Une discussion animée s’ensuivit. La mère ne comprenait pas pourquoi on criait. Tous les visages étaient rouges d’excitation ; mais personne n’était irrité ; on n’entendait pas les mots tranchants et grossiers auxquels elle était habituée.

— Ils se gênent devant la demoiselle, conclut-elle.

Elle était charmée par le visage sérieux de Natacha, qui surveillait attentivement tout le monde, comme si les jeunes gens présents eussent été des enfants pour elle.

— Attendez, camarades ! dit soudain la jeune fille.

Et tous se turent, les yeux tournés vers elle.

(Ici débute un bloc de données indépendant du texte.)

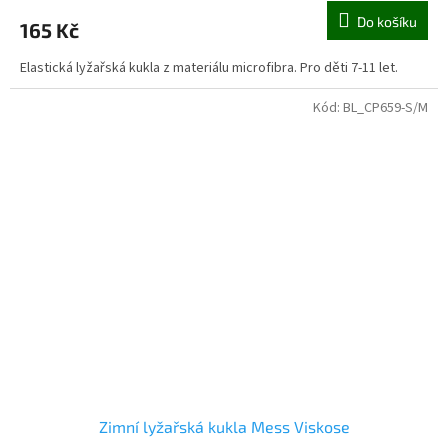
Do košíku
165 Kč
Elastická lyžařská kukla z materiálu microfibra. Pro děti 7-11 let.
Kód:
BL_CP659-S/M
Zimní lyžařská kukla Mess Viskose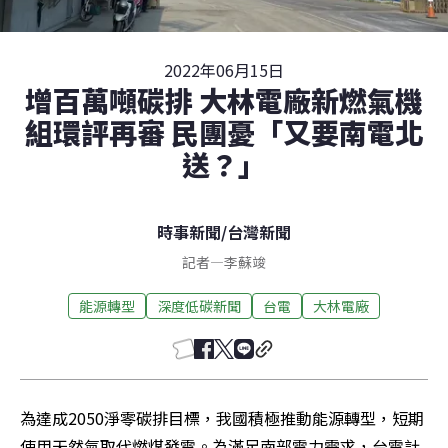
2022年06月15日
增百萬噸碳排 大林電廠新燃氣機
組環評再審 民團憂「又要南電北
送？」
時事新聞
/
台灣新聞
記者
—
李蘇竣
能源轉型
深度低碳新聞
台電
大林電廠
為達成2050淨零碳排目標，我國積極推動能源轉型，短期
使用天然氣取代燃煤發電。為滿足南部電力需求，台電計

— Ceux qui disent que nous devons tout savoir sont dans le vrai. Nous devons nous allumer nous-mêmes à la flamme de la raison pour que les gens obscurs nous voient ; nous devons répondre à tout avec honnêteté, avec vérité. Il faut connaître toute la vérité, tout le mensonge.

Le Petit-Russien hochait la tête au rythme des paroles de Natacha. Vessoftchikov, le jeune homme roux et l’ouvrier venu avec Pavel formaient un groupe distinct ; ils déplaisaient à la mère, sans qu’elle sût pourquoi.

Lorsque Natacha eut terminé, Pavel se leva et demanda tranquillement :

— Est-ce des repus seulement que nous voulons être ? — Non ! se répondit-il en regardant avec fermeté le trio, nous voulons être des hommes. Nous devons montrer à ceux qui nous exploitent et qui nous ferment les yeux, que nous voyons tout, que nous ne sommes ni des idiots, ni des brutes, que ce n’est pas seulement manger que nous voulons, mais aussi vivre comme il convient aux hommes de vivre. Nous devons montrer aux ennemis que la vie de bagne qu’ils nous ont faite ne nous empêche pas de nous mesurer avec eux par l’intelligence et de les dépasser par l’esprit…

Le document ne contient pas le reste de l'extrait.